# SecurePay — Intelligent Transaction Anomaly Detection System  
## Notebook 02 — Data Preparation for Anomaly Detection

---

## Introduction

Before applying anomaly detection algorithms, the dataset must be prepared in a format suitable for modelling. Raw transaction data often contains features with different ranges and scales, which can negatively affect distance-based anomaly detection methods.

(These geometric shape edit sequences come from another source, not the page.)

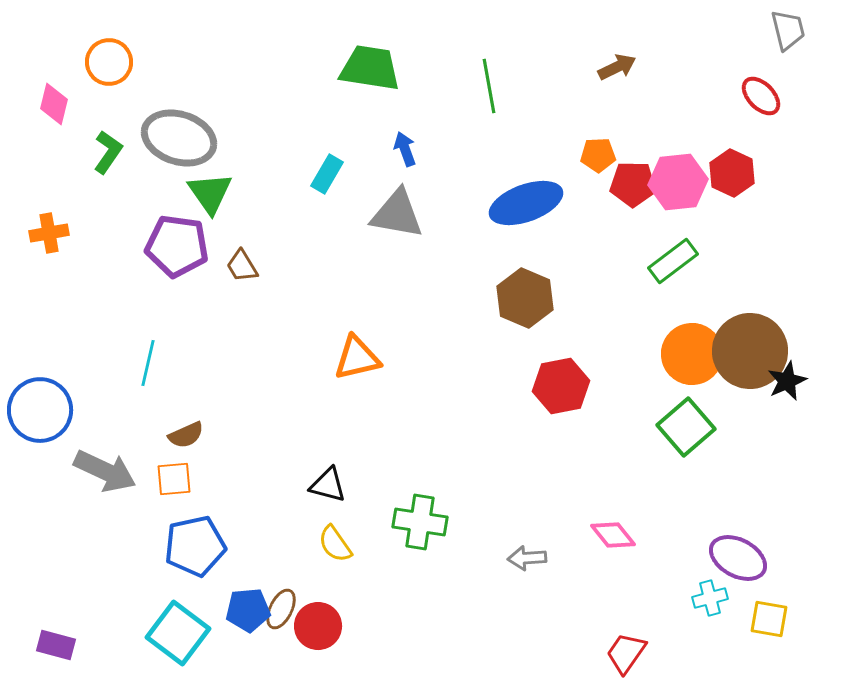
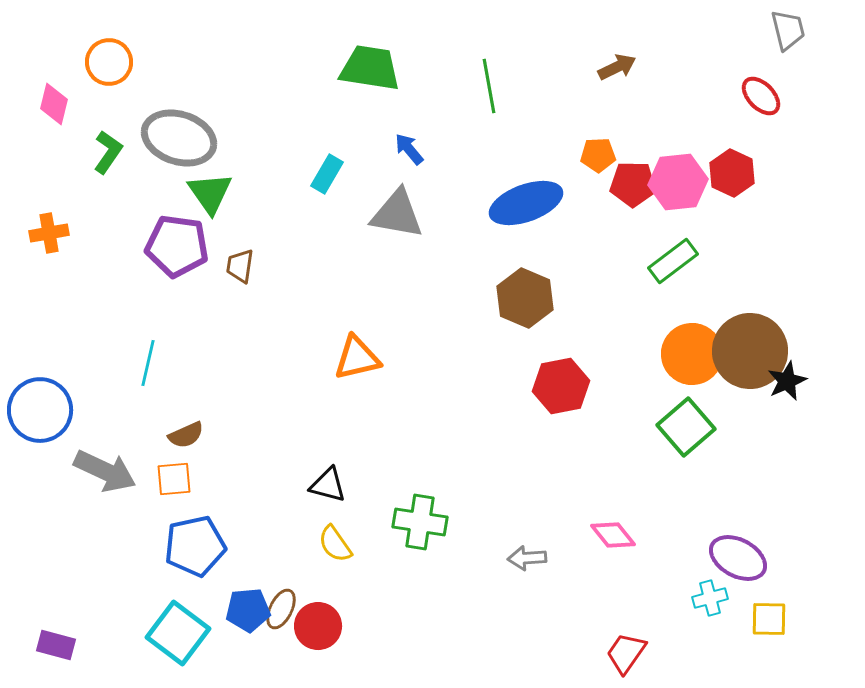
blue arrow at (405, 149): moved 4 px right; rotated 20 degrees counterclockwise
brown trapezoid at (242, 266): moved 2 px left; rotated 39 degrees clockwise
yellow square at (769, 619): rotated 9 degrees counterclockwise
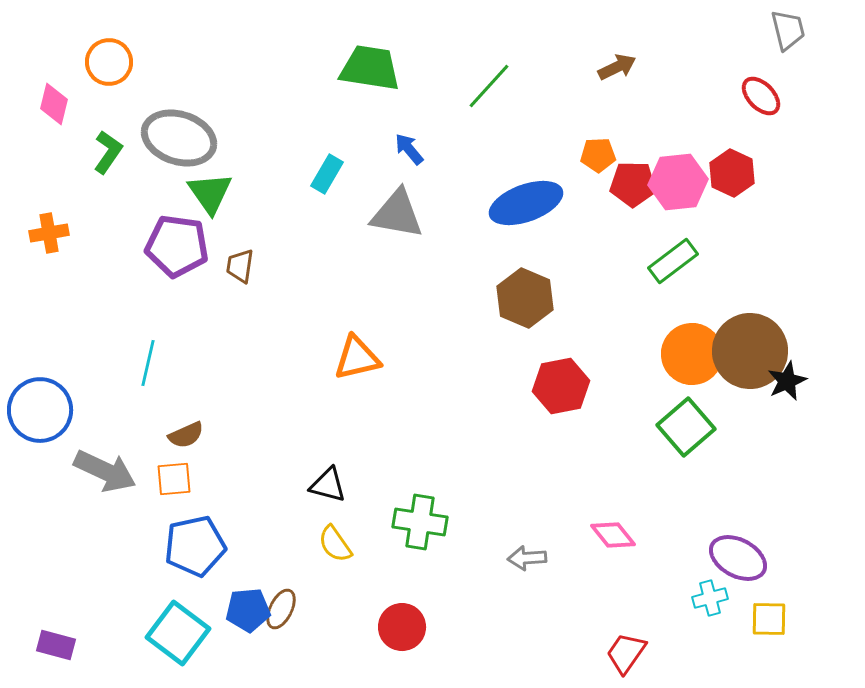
green line at (489, 86): rotated 52 degrees clockwise
red circle at (318, 626): moved 84 px right, 1 px down
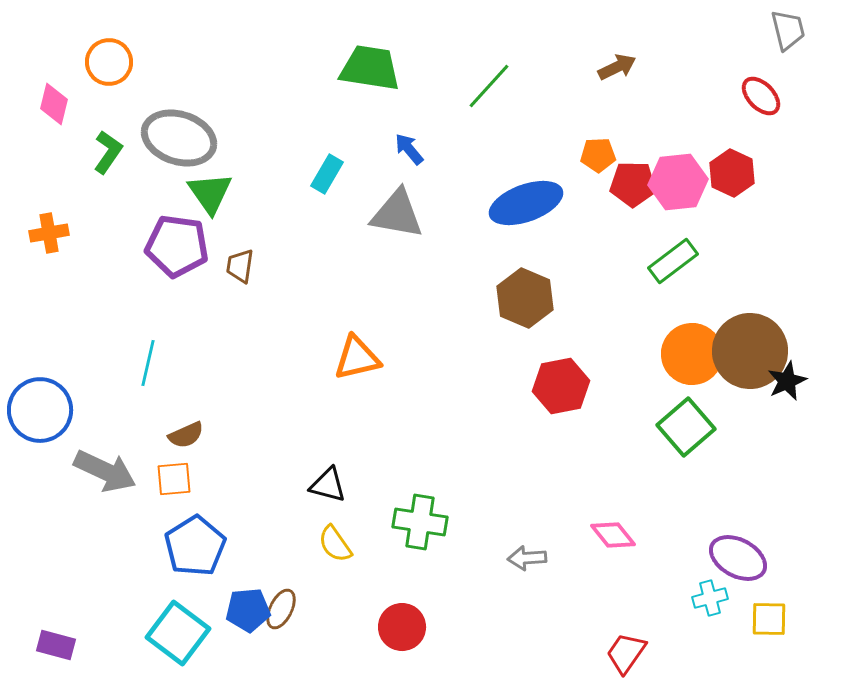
blue pentagon at (195, 546): rotated 20 degrees counterclockwise
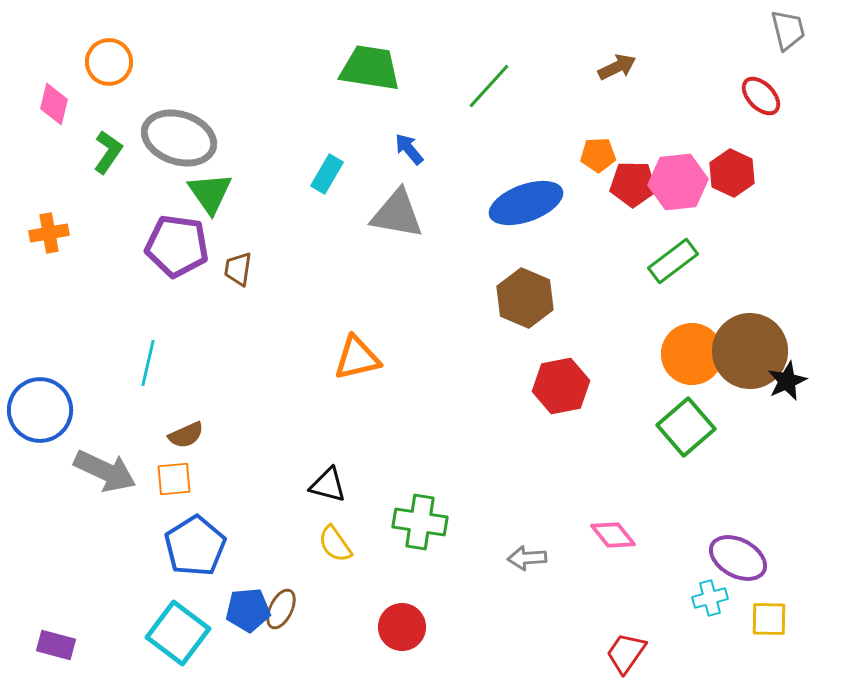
brown trapezoid at (240, 266): moved 2 px left, 3 px down
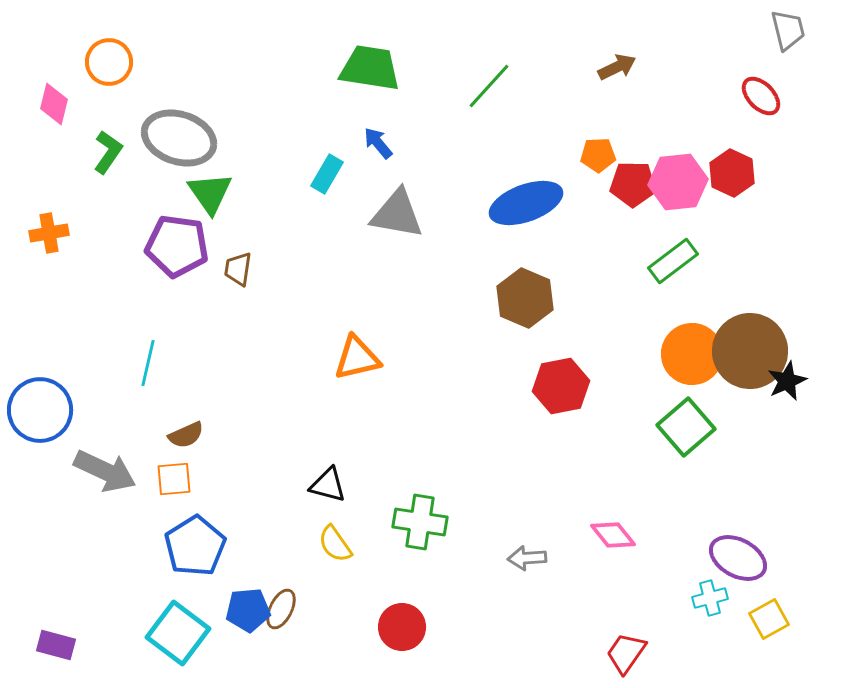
blue arrow at (409, 149): moved 31 px left, 6 px up
yellow square at (769, 619): rotated 30 degrees counterclockwise
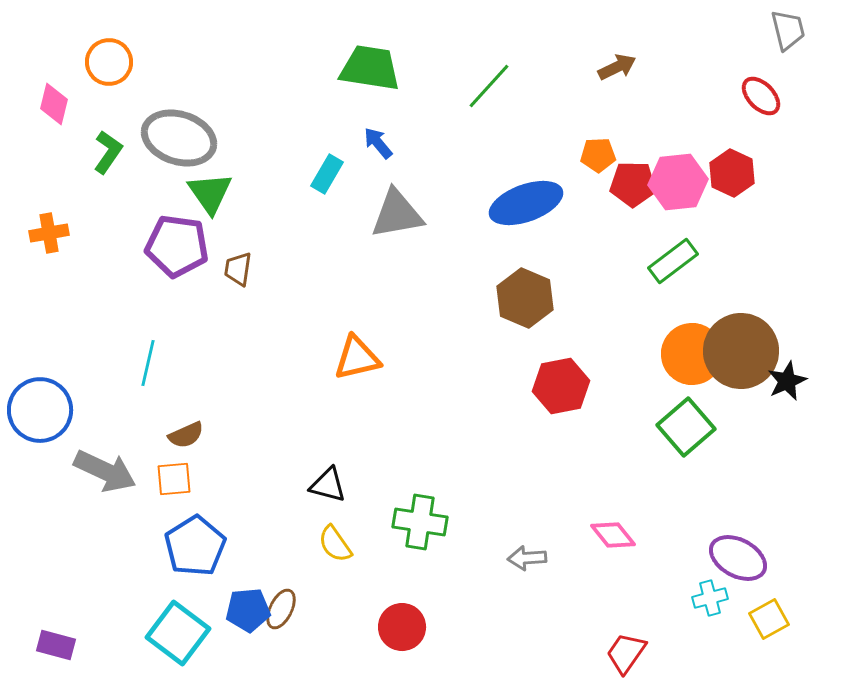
gray triangle at (397, 214): rotated 20 degrees counterclockwise
brown circle at (750, 351): moved 9 px left
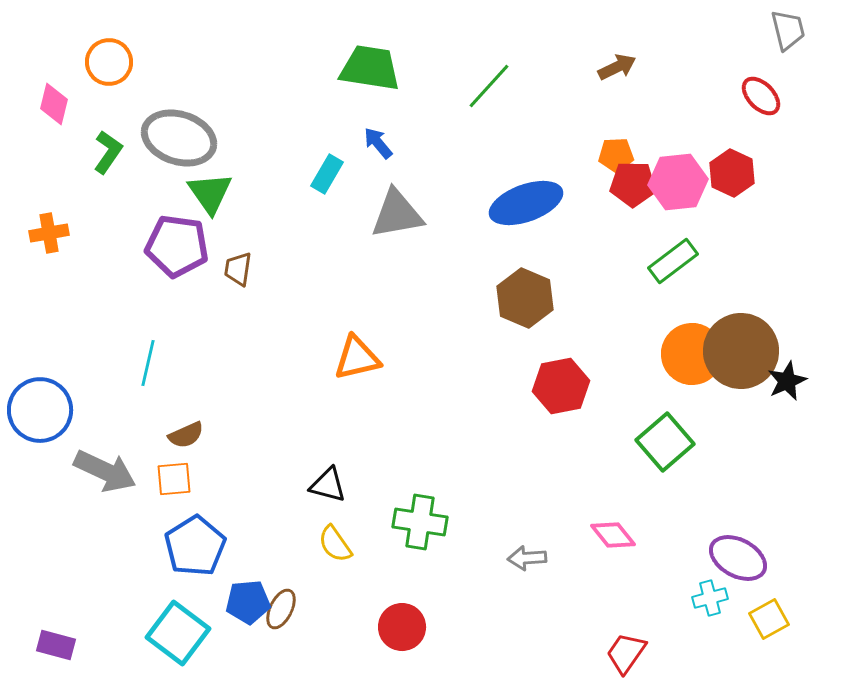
orange pentagon at (598, 155): moved 18 px right
green square at (686, 427): moved 21 px left, 15 px down
blue pentagon at (248, 610): moved 8 px up
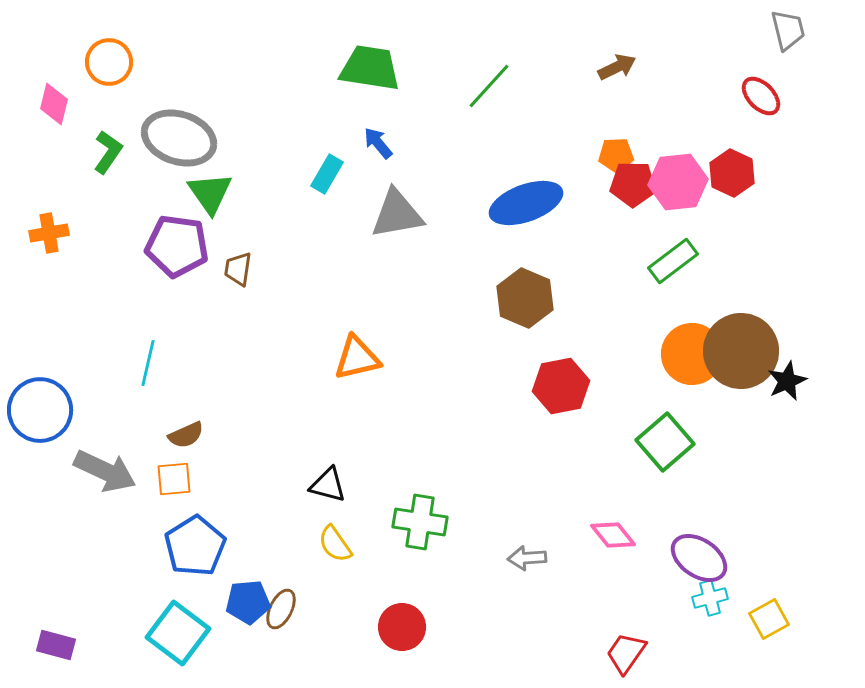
purple ellipse at (738, 558): moved 39 px left; rotated 6 degrees clockwise
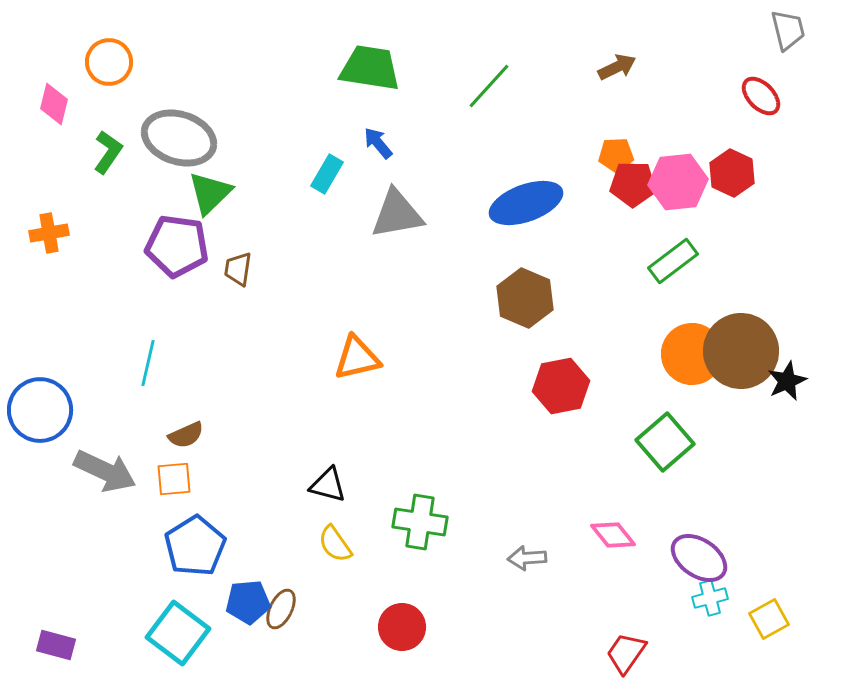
green triangle at (210, 193): rotated 21 degrees clockwise
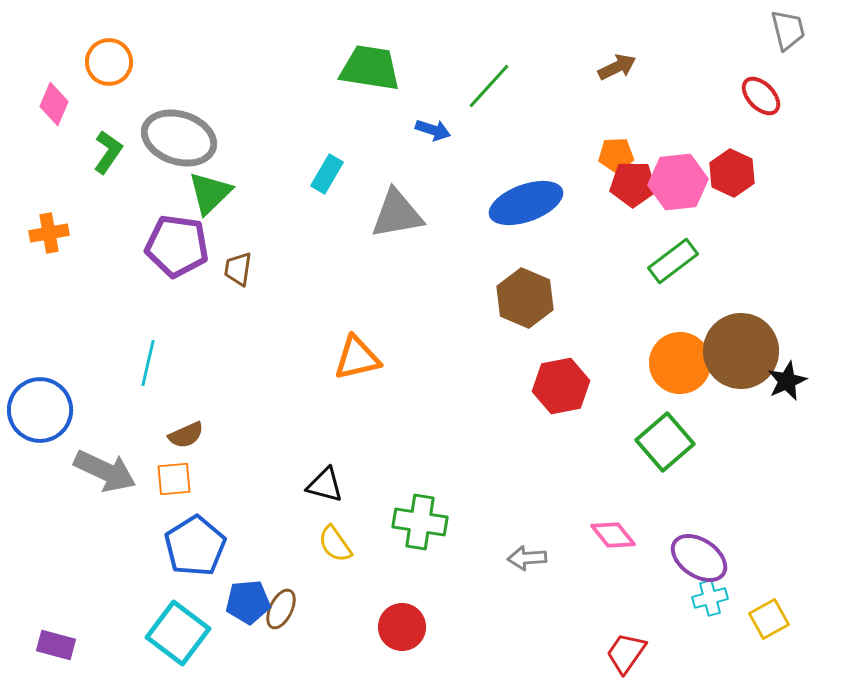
pink diamond at (54, 104): rotated 9 degrees clockwise
blue arrow at (378, 143): moved 55 px right, 13 px up; rotated 148 degrees clockwise
orange circle at (692, 354): moved 12 px left, 9 px down
black triangle at (328, 485): moved 3 px left
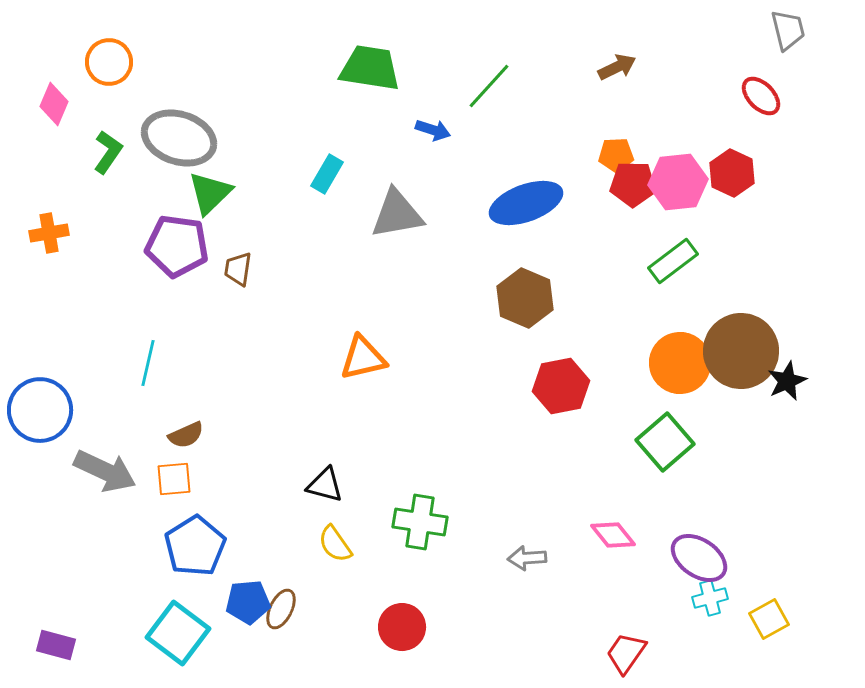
orange triangle at (357, 358): moved 6 px right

This notebook focuses on selecting relevant behavioral features and transforming them into a model-ready format. Feature scaling is applied to ensure that no single feature dominates the anomaly detection process. No anomaly detection model is trained in this notebook.


#Stage 1


In [1]:
import pandas as pd
from sklearn.preprocessing import RobustScaler

df = pd.read_csv("securepay_txn_stream.csv")
df.head()


Unnamed: 0,txn_id,txn_hour,txn_amount,amount_deviation,txn_velocity,behavior_score,payment_channel,risk_flag
0,TXN00001,17,222.39,-0.3,0.75,0.33,CreditCard,0
1,TXN00002,21,991.0,-0.06,0.46,0.32,UPI,0
2,TXN00003,10,566.06,-0.27,0.59,0.17,CreditCard,0
3,TXN00004,8,320.76,-0.34,0.56,0.08,UPI,0
4,TXN00005,16,1047.68,0.27,0.13,0.29,CreditCard,0


#Stage 2

In [2]:
features = [
    'txn_hour',
    'txn_amount',
    'amount_deviation',
    'txn_velocity',
    'behavior_score'
]

X = df[features]
X.head()


Unnamed: 0,txn_hour,txn_amount,amount_deviation,txn_velocity,behavior_score
0,17,222.39,-0.3,0.75,0.33
1,21,991.0,-0.06,0.46,0.32
2,10,566.06,-0.27,0.59,0.17
3,8,320.76,-0.34,0.56,0.08
4,16,1047.68,0.27,0.13,0.29


#Stage 3

In [3]:
scaler = RobustScaler()
X_scaled = scaler.fit_transform(X)

X_scaled[:5]


array([[ 0.25      , -0.95681902, -0.58823529,  0.85714286,  0.86666667],
       [ 0.75      ,  0.59571675, -0.11764706,  0.02857143,  0.8       ],
       [-0.625     , -0.26263085, -0.52941176,  0.4       , -0.2       ],
       [-0.875     , -0.75811884, -0.66666667,  0.31428571, -0.8       ],
       [ 0.125     ,  0.71020618,  0.52941176, -0.91428571,  0.6       ]])

#Stage 4

In [4]:
X_scaled = pd.DataFrame(X_scaled, columns=features)
X_scaled.head()


Unnamed: 0,txn_hour,txn_amount,amount_deviation,txn_velocity,behavior_score
0,0.25,-0.956819,-0.588235,0.857143,0.866667
1,0.75,0.595717,-0.117647,0.028571,0.8
2,-0.625,-0.262631,-0.529412,0.4,-0.2
3,-0.875,-0.758119,-0.666667,0.314286,-0.8
4,0.125,0.710206,0.529412,-0.914286,0.6


#Stage 5

In [5]:
X_scaled.shape


(10000, 5)

## Observations

The dataset was successfully prepared by selecting only the relevant behavioral features required for anomaly detection. Non-essential columns such as transaction identifiers and the risk label were excluded from the modelling input to ensure that only meaningful behavioral indicators contribute to the anomaly detection process.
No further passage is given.